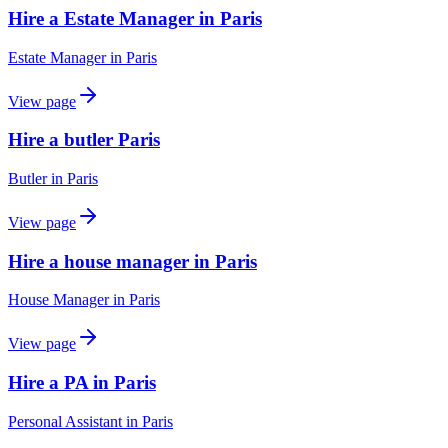
Hire a Estate Manager in Paris
Estate Manager
in
Paris
View page
Hire a butler Paris
Butler
in
Paris
View page
Hire a house manager in Paris
House Manager
in
Paris
View page
Hire a PA in Paris
Personal Assistant
in
Paris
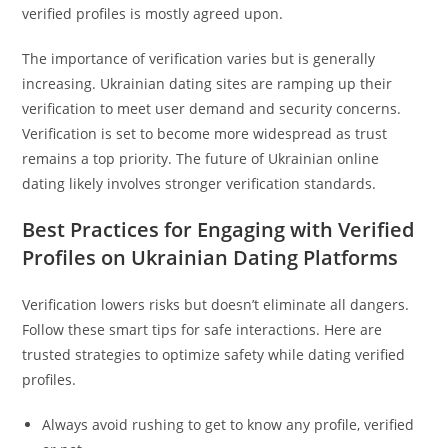
verified profiles is mostly agreed upon.
The importance of verification varies but is generally
increasing. Ukrainian dating sites are ramping up their
verification to meet user demand and security concerns.
Verification is set to become more widespread as trust
remains a top priority. The future of Ukrainian online
dating likely involves stronger verification standards.
Best Practices for Engaging with Verified
Profiles on Ukrainian Dating Platforms
Verification lowers risks but doesn’t eliminate all dangers.
Follow these smart tips for safe interactions. Here are
trusted strategies to optimize safety while dating verified
profiles.
Always avoid rushing to get to know any profile, verified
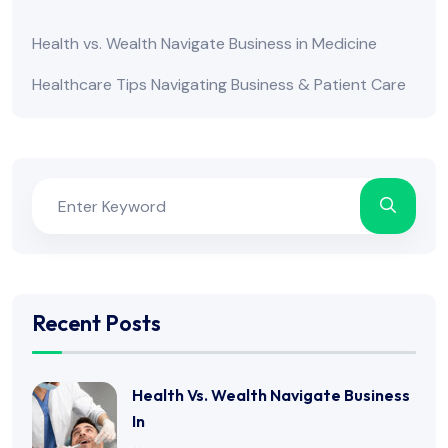
Health vs. Wealth Navigate Business in Medicine
Healthcare Tips Navigating Business & Patient Care
Recent Posts
Health Vs. Wealth Navigate Business
In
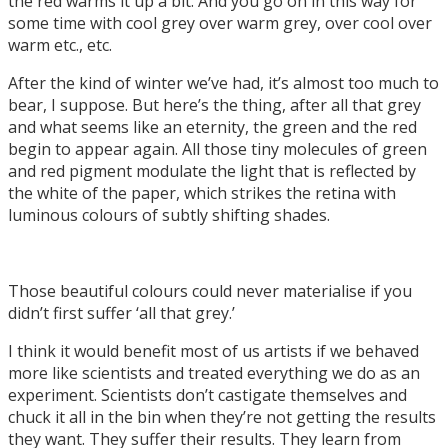
the red warms it up a bit. And you go on in this way for
some time with cool grey over warm grey, over cool over
warm etc., etc.
After the kind of winter we’ve had, it’s almost too much to
bear, I suppose. But here’s the thing, after all that grey
and what seems like an eternity, the green and the red
begin to appear again. All those tiny molecules of green
and red pigment modulate the light that is reflected by
the white of the paper, which strikes the retina with
luminous colours of subtly shifting shades.
Those beautiful colours could never materialise if you
didn’t first suffer ‘all that grey.’
I think it would benefit most of us artists if we behaved
more like scientists and treated everything we do as an
experiment. Scientists don’t castigate themselves and
chuck it all in the bin when they’re not getting the results
they want. They suffer their results. They learn from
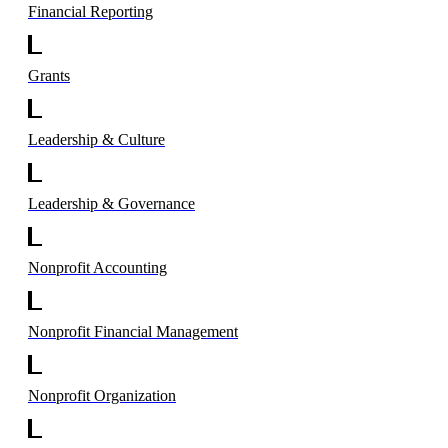
Financial Reporting
Grants
Leadership & Culture
Leadership & Governance
Nonprofit Accounting
Nonprofit Financial Management
Nonprofit Organization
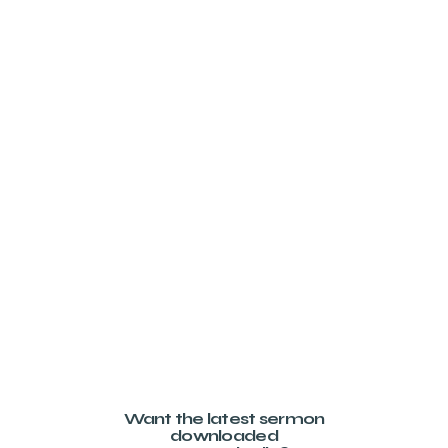
Want the latest sermon
downloaded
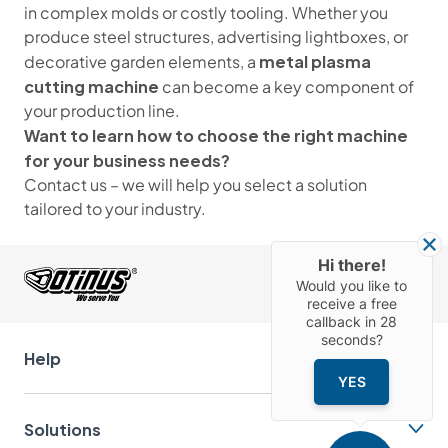
in complex molds or costly tooling. Whether you
produce steel structures, advertising lightboxes, or
metal plasma
decorative garden elements, a
cutting machine
can become a key component of
your production line.
Want to learn how to choose the right machine
for your business needs?
Contact us – we will help you select a solution
tailored to your industry.
Hi there!
Would you like to
receive a free
callback in
28
seconds?
Help
YES
Solutions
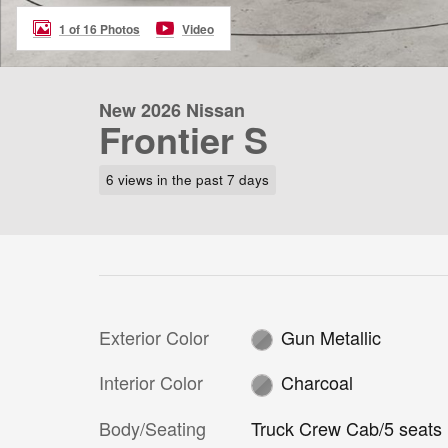
1 of 16 Photos
Video
New 2026 Nissan
Frontier S
6 views in the past 7 days
Exterior Color
Gun Metallic
Interior Color
Charcoal
Body/Seating
Truck Crew Cab/5 seats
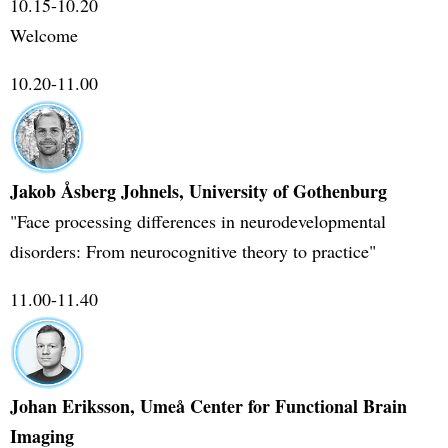
10.15-10.20
Welcome
10.20-11.00
Jakob Åsberg Johnels, University of Gothenburg
"Face processing differences in neurodevelopmental
disorders: From neurocognitive theory to practice"
11.00-11.40
Johan Eriksson, Umeå Center for Functional Brain
Imaging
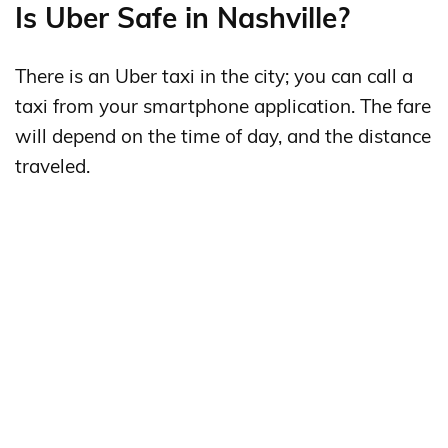
Is Uber Safe in Nashville?
There is an Uber taxi in the city; you can call a
taxi from your smartphone application. The fare
will depend on the time of day, and the distance
traveled.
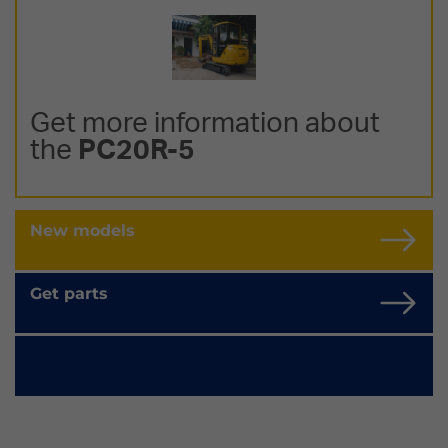
Get more information about
the
PC20R-5
New models
Get parts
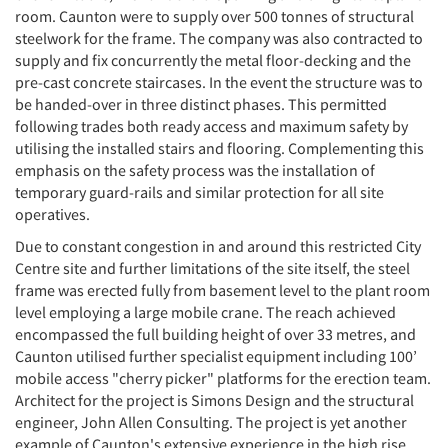
room. Caunton were to supply over 500 tonnes of structural
steelwork for the frame. The company was also contracted to
supply and fix concurrently the metal floor-decking and the
pre-cast concrete staircases. In the event the structure was to
be handed-over in three distinct phases. This permitted
following trades both ready access and maximum safety by
utilising the installed stairs and flooring. Complementing this
emphasis on the safety process was the installation of
temporary guard-rails and similar protection for all site
operatives.
Due to constant congestion in and around this restricted City
Centre site and further limitations of the site itself, the steel
frame was erected fully from basement level to the plant room
level employing a large mobile crane. The reach achieved
encompassed the full building height of over 33 metres, and
Caunton utilised further specialist equipment including 100’
mobile access "cherry picker" platforms for the erection team.
Architect for the project is Simons Design and the structural
engineer, John Allen Consulting. The project is yet another
example of Caunton's extensive experience in the high rise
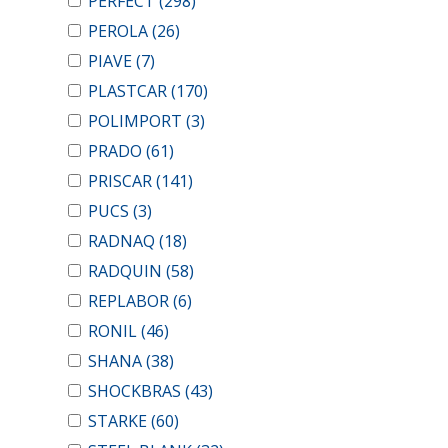
PERFECT
(298)
PEROLA
(26)
PIAVE
(7)
PLASTCAR
(170)
POLIMPORT
(3)
PRADO
(61)
PRISCAR
(141)
PUCS
(3)
RADNAQ
(18)
RADQUIN
(58)
REPLABOR
(6)
RONIL
(46)
SHANA
(38)
SHOCKBRAS
(43)
STARKE
(60)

════

> **EXERCISE OBJECTIVE**
Where an entry holds a picture, leave the picture out and output the rest exactly.

> **RESPONSE TO THE EXERCISE**
Hire a Estate Manager in Paris
Estate Manager
in
Paris
View page
Hire a butler Paris
Butler
in
Paris
View page
Hire a house manager in Paris
House Manager
in
Paris
View page
Hire a PA in Paris
Personal Assistant
in
Paris
verified profiles is mostly agreed upon.
The importance of verification varies but is generally
increasing. Ukrainian dating sites are ramping up their
verification to meet user demand and security concerns.
Verification is set to become more widespread as trust
remains a top priority. The future of Ukrainian online
dating likely involves stronger verification standards.
Best Practices for Engaging with Verified
Profiles on Ukrainian Dating Platforms
Verification lowers risks but doesn’t eliminate all dangers.
Follow these smart tips for safe interactions. Here are
trusted strategies to optimize safety while dating verified
profiles.
Always avoid rushing to get to know any profile, verified
Health vs. Wealth Navigate Business in Medicine
Healthcare Tips Navigating Business & Patient Care
Recent Posts
Health Vs. Wealth Navigate Business
In
the red warms it up a bit. And you go on in this way for
some time with cool grey over warm grey, over cool over
warm etc., etc.
After the kind of winter we’ve had, it’s almost too much to
bear, I suppose. But here’s the thing, after all that grey
and what seems like an eternity, the green and the red
begin to appear again. All those tiny molecules of green
and red pigment modulate the light that is reflected by
the white of the paper, which strikes the retina with
luminous colours of subtly shifting shades.
Those beautiful colours could never materialise if you
didn’t first suffer ‘all that grey.’
I think it would benefit most of us artists if we behaved
more like scientists and treated everything we do as an
experiment. Scientists don’t castigate themselves and
chuck it all in the bin when they’re not getting the results
they want. They suffer their results. They learn from
Financial Reporting
Grants
Leadership & Culture
Leadership & Governance
Nonprofit Accounting
Nonprofit Financial Management
Nonprofit Organization
Want the latest sermon
downloaded
in complex molds or costly tooling. Whether you
produce steel structures, advertising lightboxes, or
metal plasma
decorative garden elements, a
cutting machine
can become a key component of
your production line.
Want to learn how to choose the right machine
for your business needs?
Contact us – we will help you select a solution
tailored to your industry.
Hi there!
Would you like to
receive a free
callback in
28
seconds?
Help
YES
Solutions
1 of 16 Photos
Video
New 2026 Nissan
Frontier S
6 views in the past 7 days
Exterior Color
Gun Metallic
Interior Color
Charcoal
Body/Seating
Truck Crew Cab/5 seats
10.15-10.20
Welcome
10.20-11.00
Jakob Åsberg Johnels, University of Gothenburg
"Face processing differences in neurodevelopmental
disorders: From neurocognitive theory to practice"
11.00-11.40
Johan Eriksson, Umeå Center for Functional Brain
Imaging
Is Uber Safe in Nashville?
There is an Uber taxi in the city; you can call a
taxi from your smartphone application. The fare
will depend on the time of day, and the distance
traveled.
Get more information about
the
PC20R-5
New models
Get parts
room. Caunton were to supply over 500 tonnes of structural
steelwork for the frame. The company was also contracted to
supply and fix concurrently the metal floor-decking and the
pre-cast concrete staircases. In the event the structure was to
be handed-over in three distinct phases. This permitted
following trades both ready access and maximum safety by
utilising the installed stairs and flooring. Complementing this
emphasis on the safety process was the installation of
temporary guard-rails and similar protection for all site
operatives.
Due to constant congestion in and around this restricted City
Centre site and further limitations of the site itself, the steel
frame was erected fully from basement level to the plant room
level employing a large mobile crane. The reach achieved
encompassed the full building height of over 33 metres, and
Caunton utilised further specialist equipment including 100’
mobile access "cherry picker" platforms for the erection team.
Architect for the project is Simons Design and the structural
engineer, John Allen Consulting. The project is yet another
example of Caunton's extensive experience in the high rise
PERFECT
(298)
PEROLA
(26)
PIAVE
(7)
PLASTCAR
(170)
POLIMPORT
(3)
PRADO
(61)
PRISCAR
(141)
PUCS
(3)
RADNAQ
(18)
RADQUIN
(58)
REPLABOR
(6)
RONIL
(46)
SHANA
(38)
SHOCKBRAS
(43)
STARKE
(60)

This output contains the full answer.